I am new to python use. But learn by practice to use in my data processing.
I have a big data file in the format as shown here.
Always unknown number of rows and columns. In this example there are 2 consecutive rows shown.
The 1st column is "time" and nth column is relevant data to be chosen from an indentifier ('abc' in the 1st line).
................
"2013-01-01 00:00:02" 228 227 15.65 15.84 14.85 14.68 14.53 13.75 12.45 12.55
"2013-01-02 00:01:03" 225 227 16.35 15.99 14.85 14.73 14.43 13.8 12.85 13.2
................
Desired output as
In my past trials, I end up in list, hence unable to convert either of the column.
I tried to search over past questions and answers. But failed to interpret all, as I am a beginner. I expect your quick help to read the data into column format, so as to process later. I believe, further processing can be taken care as it is more mathematical operation.
I thank you for your help indeed.
Regards
Gouri
CORRECTION-1:
I understood pandas gives a compact version to extract the column as I needed earlier.

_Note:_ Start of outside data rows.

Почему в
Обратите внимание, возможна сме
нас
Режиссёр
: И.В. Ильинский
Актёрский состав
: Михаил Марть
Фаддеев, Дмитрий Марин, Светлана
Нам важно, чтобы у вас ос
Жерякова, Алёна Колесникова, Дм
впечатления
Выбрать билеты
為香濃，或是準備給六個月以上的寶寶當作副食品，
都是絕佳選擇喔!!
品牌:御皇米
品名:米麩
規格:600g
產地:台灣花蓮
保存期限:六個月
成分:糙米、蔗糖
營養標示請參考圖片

Good learning after suggestion from group.
code looks like as follows:
import pandas as pd
data = pd.read_csv(fp, sep='\t')
entry=[]
entry = data['u90']
print entry, '\n', entry[5]
out_file = open("out.txt", "w")
entry.to_csv(out_file)
Regards
Gouri
As pointed out by Hugo Honorem in comment, you can use pandas.

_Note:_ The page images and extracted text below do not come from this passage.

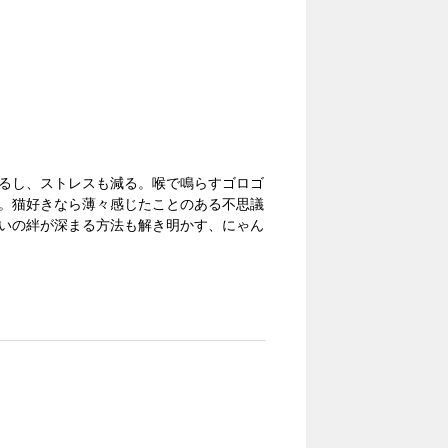
るし、ストレスも減る。喉で鳴らすゴロゴ
。猫好きなら薄々感じたことのある不思議
いの絆が深まる方法も解き明かす、にゃん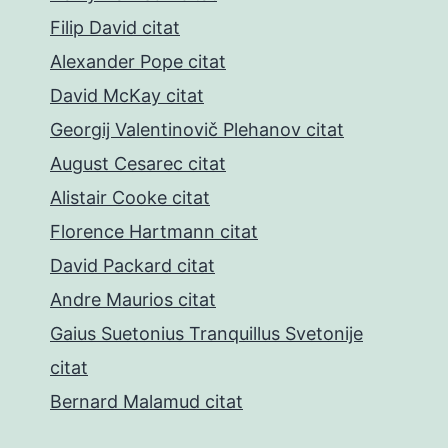
Filip David citat
Alexander Pope citat
David McKay citat
Georgij Valentinovič Plehanov citat
August Cesarec citat
Alistair Cooke citat
Florence Hartmann citat
David Packard citat
Andre Maurios citat
Gaius Suetonius Tranquillus Svetonije
citat
Bernard Malamud citat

If you do not want to introduce more dependencies to your project, you could use a function like this:
from operator import itemgetter
def load_dataset(fp, columns, types=None, delimiter=' ', skip_header=True):
get_columns = itemgetter(*columns)
if skip_header:
next(fp)
dataset = []
for line in fp:
parts = line.split(delimiter)
columns = get_columns(parts)
if types is not None:
columns = [convertor(col) for convertor, col in zip(types, columns)]
dataset.append(columns)
return dataset
columns
should be list of integers, types
is list of callable objects that convert desired columns into types you want them to be. For floats, just pass in float
and for your date, you could pass custom to_date
function.